## Task to carry out
Without the pictures, give the entries below again exactly as written.

(Extracted page text data)
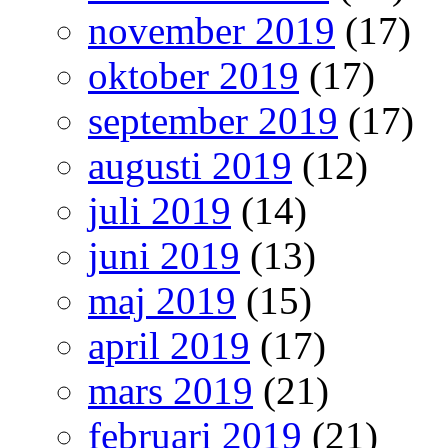
november 2019
(17)
oktober 2019
(17)
september 2019
(17)
augusti 2019
(12)
juli 2019
(14)
juni 2019
(13)
maj 2019
(15)
april 2019
(17)
mars 2019
(21)
februari 2019
(21)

## Finished task
november 2019
(17)
oktober 2019
(17)
september 2019
(17)
augusti 2019
(12)
juli 2019
(14)
juni 2019
(13)
maj 2019
(15)
april 2019
(17)
mars 2019
(21)
februari 2019
(21)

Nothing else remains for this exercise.